State officials said DNA tests will be conducted on seven animals to determine if they are hybrid "wolfdogs." The animals, which are illegal to own in Connecticut, have allegedly threatened several people in the southeastern part of the state.
Wolfdogs contain an unpredictable genetic stew of wild wolf and domesticated dog, which can make them dangerous to keep as pets. But that's not stopping people from acquiring them. "The complaint is that there are dogs in a pack roaming in this area of Ledyard, and that they have threatened people," said Dennis Schain from the Department of Energy and Environmental Protection.
Schain said wolfdogs can exhibit unpredictable behavior. So why would someone want one? "Mostly, what I've run across is: they like wolves," said Monty Sloan. He's trained wolves for about 30 years. "They think it would be really cool to have something that they could call a wolf, even though it's not a pure wolf."

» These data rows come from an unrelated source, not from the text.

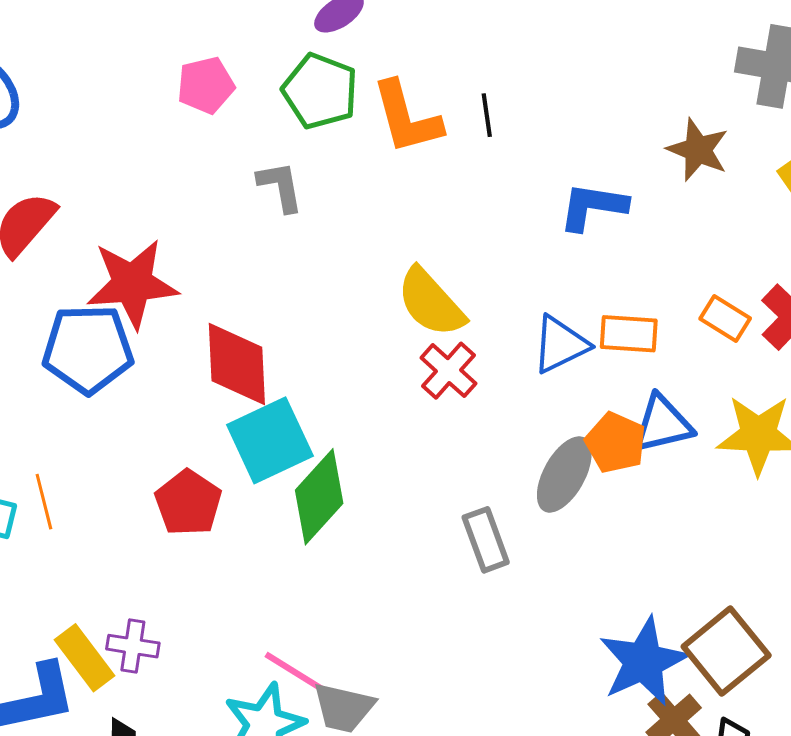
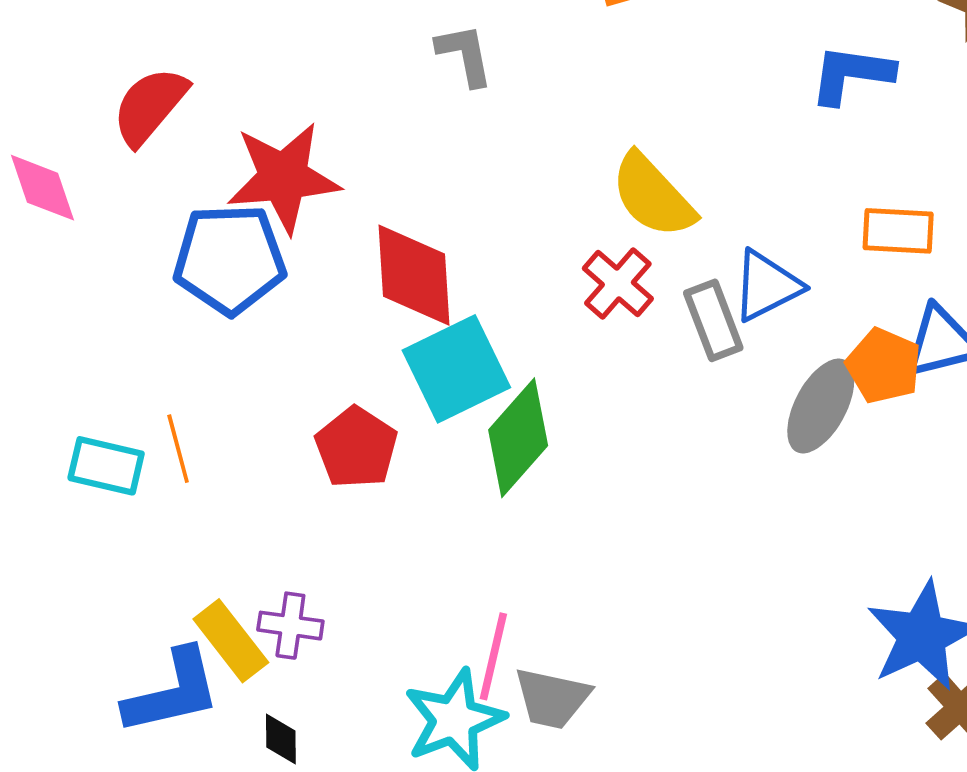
blue triangle: (560, 345) -> (767, 286), moved
red cross: (448, 371) -> (618, 284), moved
gray rectangle: (486, 540) -> (713, 320), moved
pink line: (297, 673) -> (493, 656), turned 72

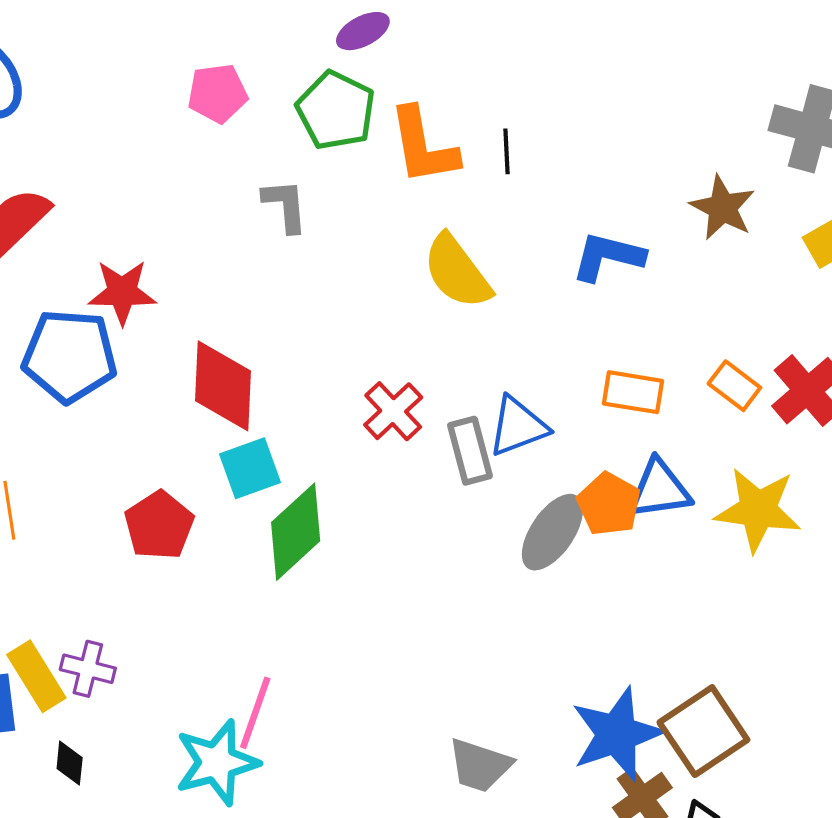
red star: (283, 177) -> (122, 292), size x0.7
yellow semicircle: (653, 196) -> (457, 272), moved
cyan square: (456, 369) -> (250, 468), size x0.7
gray trapezoid: (552, 698) -> (480, 765), moved

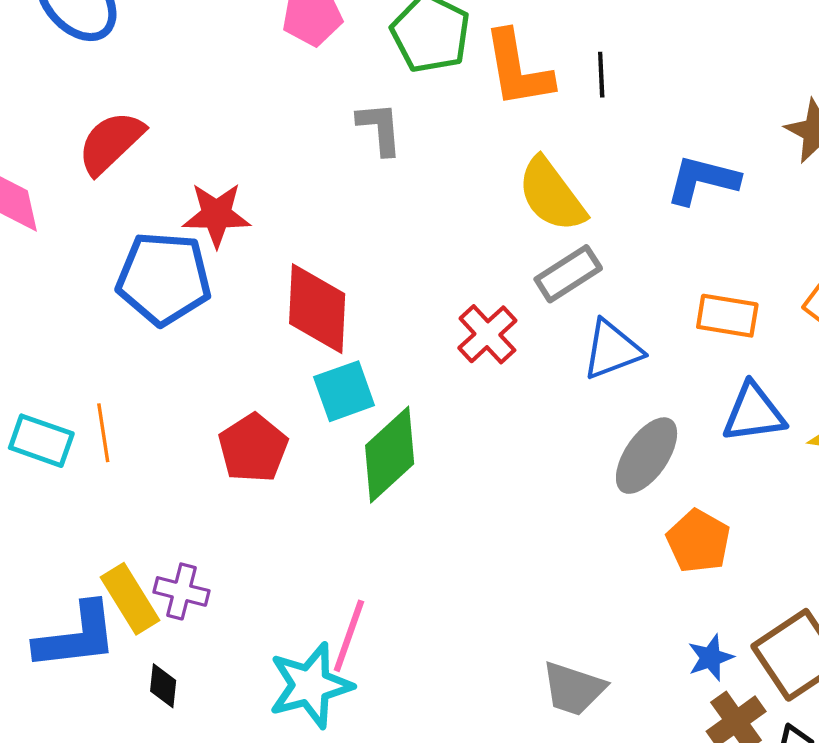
gray rectangle: (470, 451) -> (568, 274), moved, turned 72
orange pentagon: (609, 504) -> (698, 541), moved
blue star: (617, 734) -> (710, 658), size x0.5

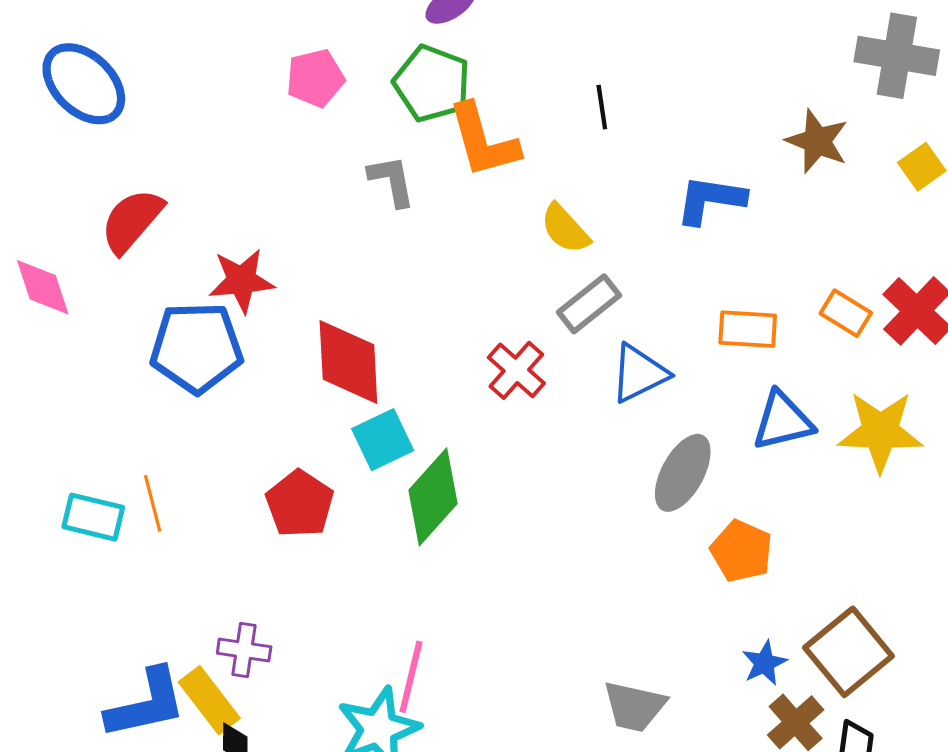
orange L-shape: (518, 69) -> (483, 141), moved
yellow semicircle: (551, 195) -> (565, 229), size x0.7
yellow rectangle: (130, 599) -> (209, 700), moved

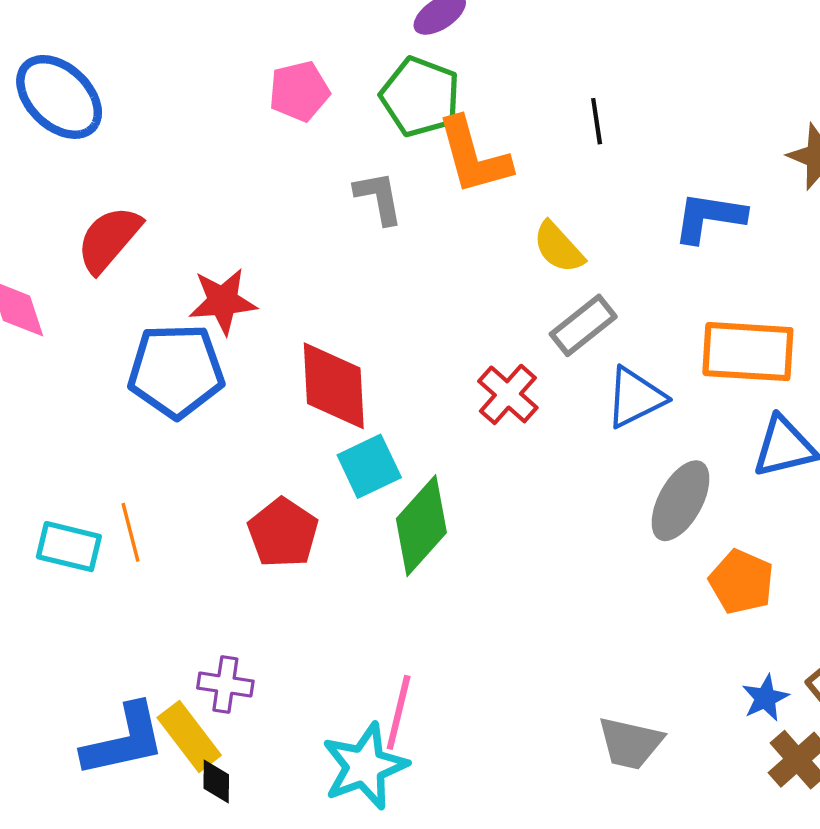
orange rectangle: (748, 329) -> (748, 352), size x1.5

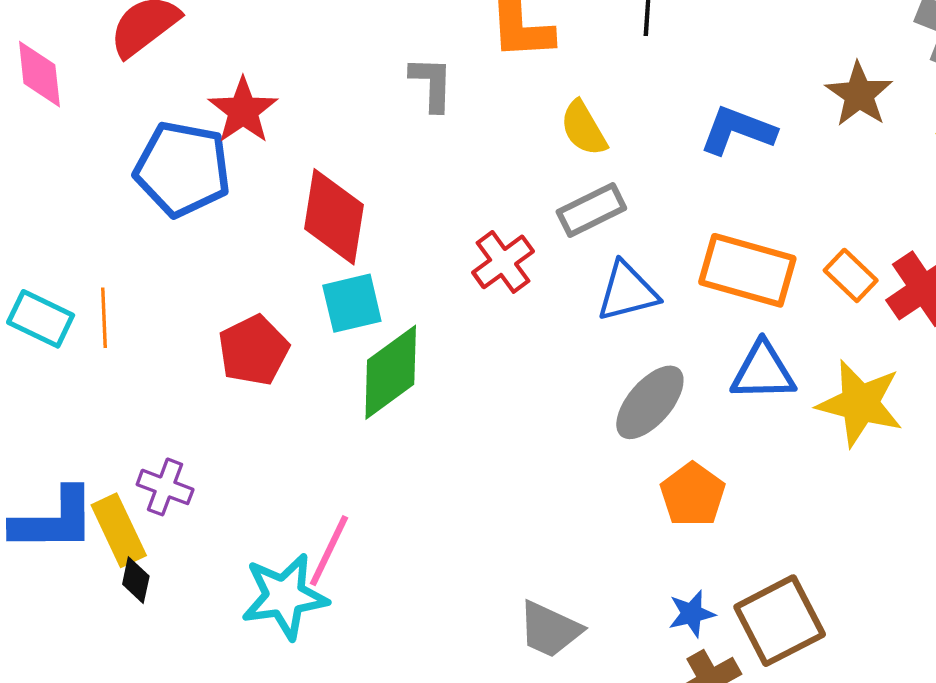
gray L-shape: (379, 198) -> (432, 84), moved
red star: (223, 301) -> (243, 111), turned 30

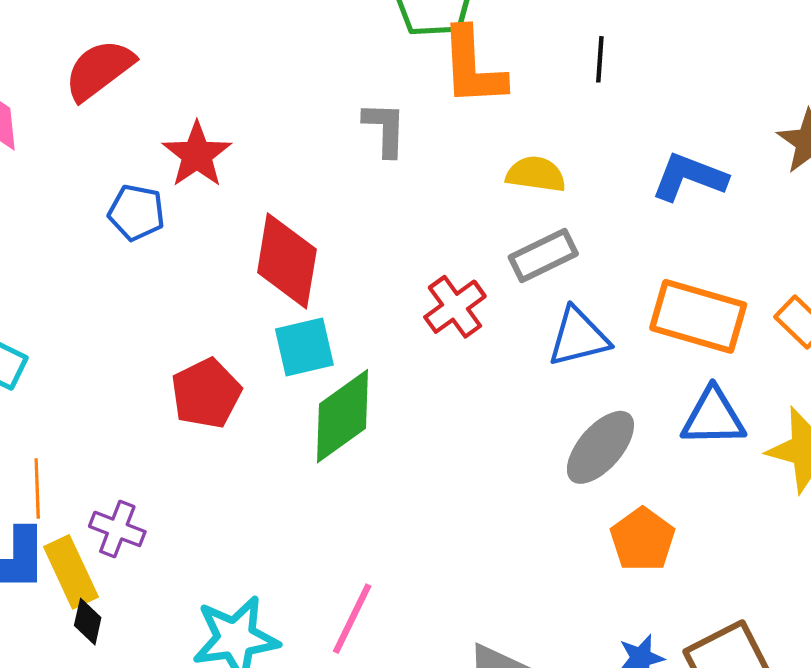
yellow semicircle: (584, 128) -> (536, 174), turned 128
blue pentagon: (183, 169) -> (136, 212), size x0.6
orange line: (104, 318) -> (37, 488), moved
pink line: (329, 551) -> (352, 619), moved

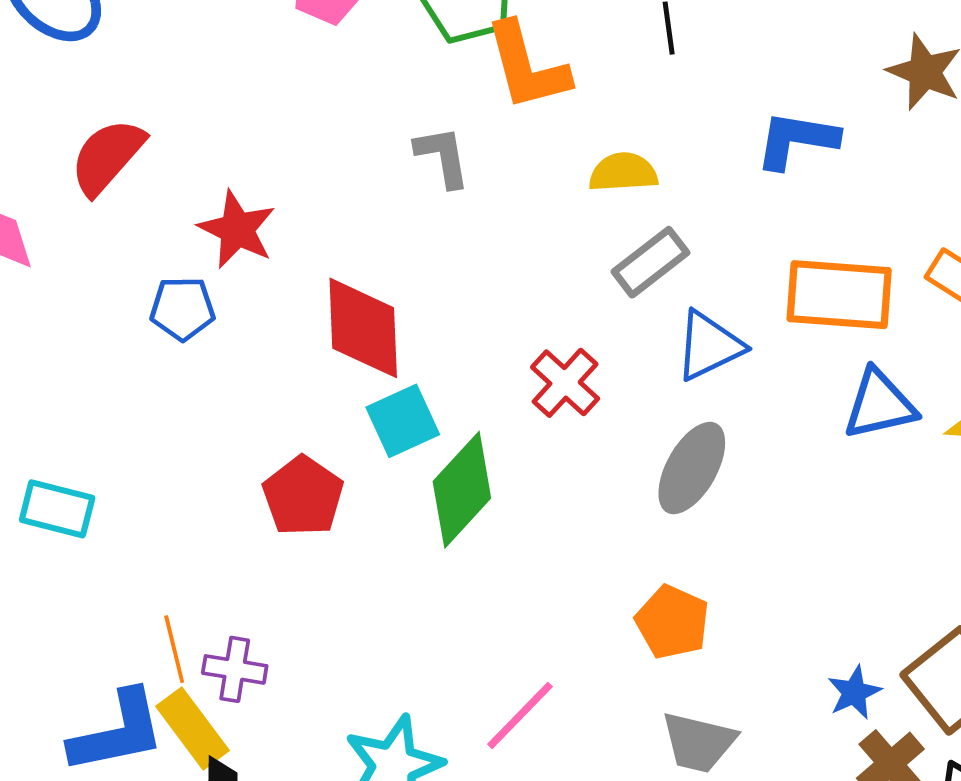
red cross: (455, 307) -> (565, 383), moved
gray ellipse: (600, 447) -> (692, 468), moved
orange line: (37, 488) -> (174, 649), moved
orange pentagon: (643, 539) -> (672, 622), moved
pink line: (352, 619) -> (520, 715), turned 30

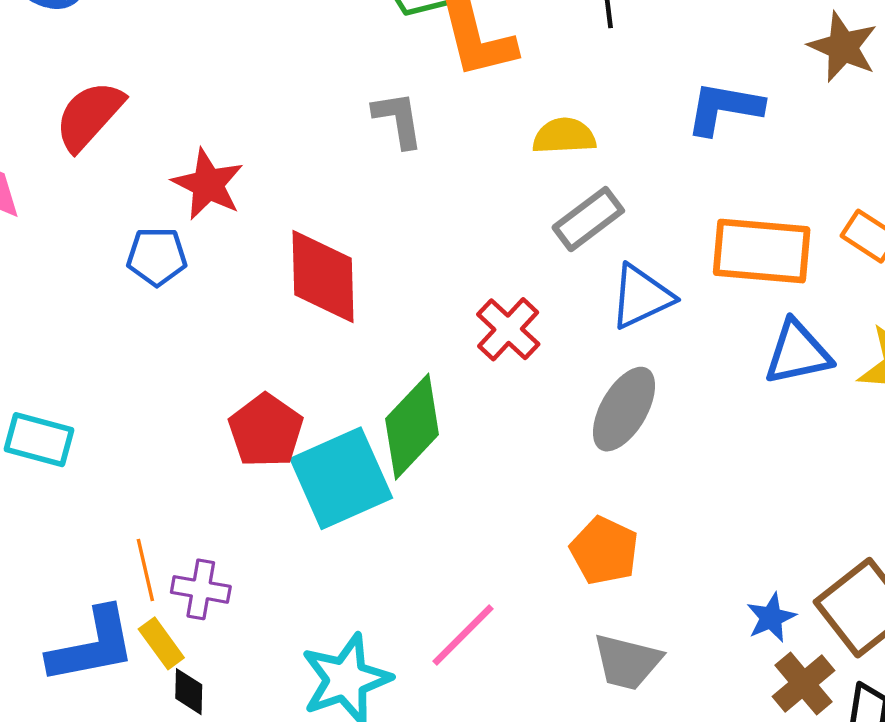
cyan square: (403, 421) -> (341, 478), moved, size x1.5
yellow rectangle: (193, 728) -> (161, 643), size x0.7

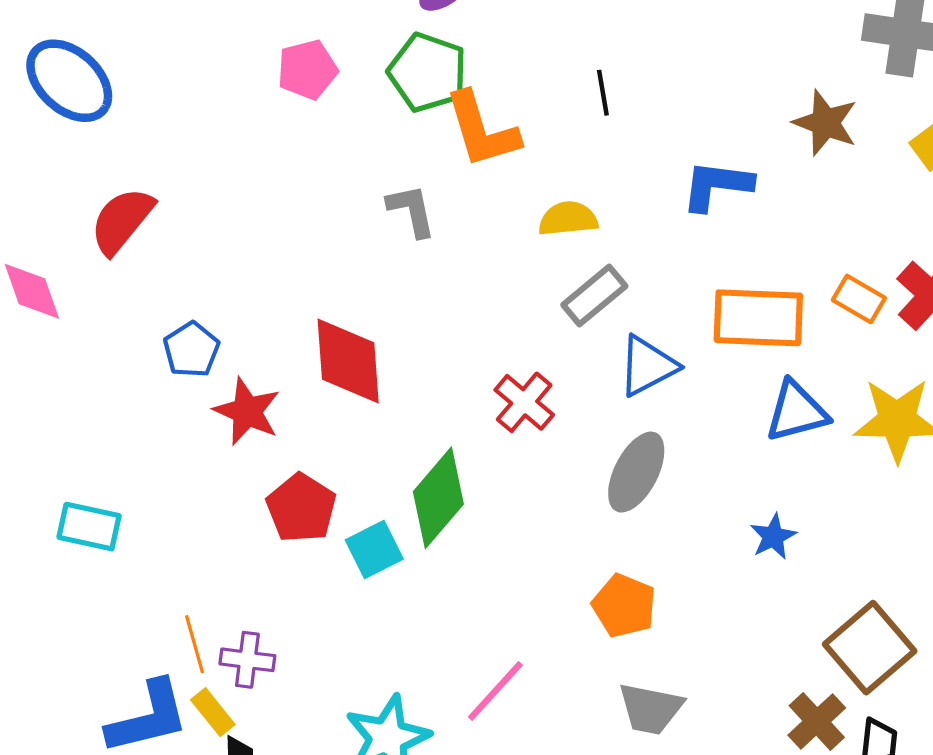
red star: (208, 184) -> (247, 411), moved
blue pentagon: (157, 257) -> (191, 350), turned -30
cyan square: (341, 478) -> (374, 549), size x0.6
blue star: (771, 618) -> (773, 537), moved

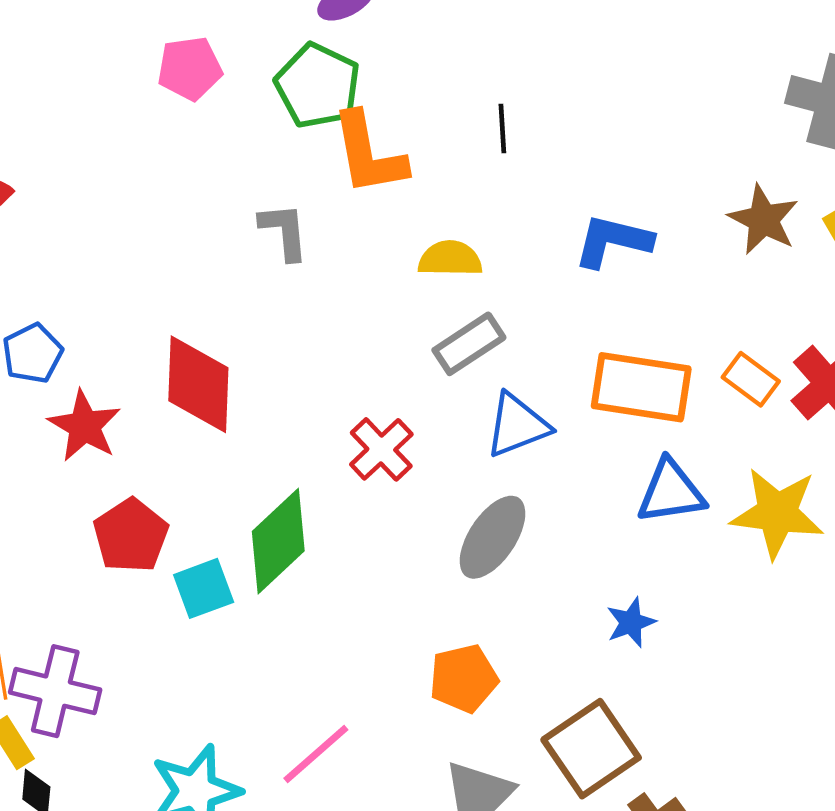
brown star: (825, 123) -> (763, 220), moved
orange pentagon: (624, 606) -> (464, 678), turned 30
brown square: (870, 648) -> (591, 749), moved
purple cross: (247, 660) -> (55, 691), size x1.5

Sloan said finding first-generation crosses, a pure wolf bred with a domesticated dog, is rare. What's more likely: an unscrupulous breeder looking to make a quick buck.
"Most of the wolves out there are grossly misrepresented," Sloan said, "and may not have any wolf in them whatsoever. The reason for that is those animals do make good pets, because there's no wolf in them, and you can still sell puppies for a lot of money."
Dennis Schain said there will always be a market for illegal wolfdogs. "You know, there's some niche out in the world of people who want to have them ... and especially with the Internet, people who are interested find sources for them."
Schain said samples from the dogs currently undergoing tests will be sent to a lab at the University of California Davis. If the animals are determined to be illegal wolfdogs, they will be seized from their owner and placed in a zoo, education facility, or sanctuary.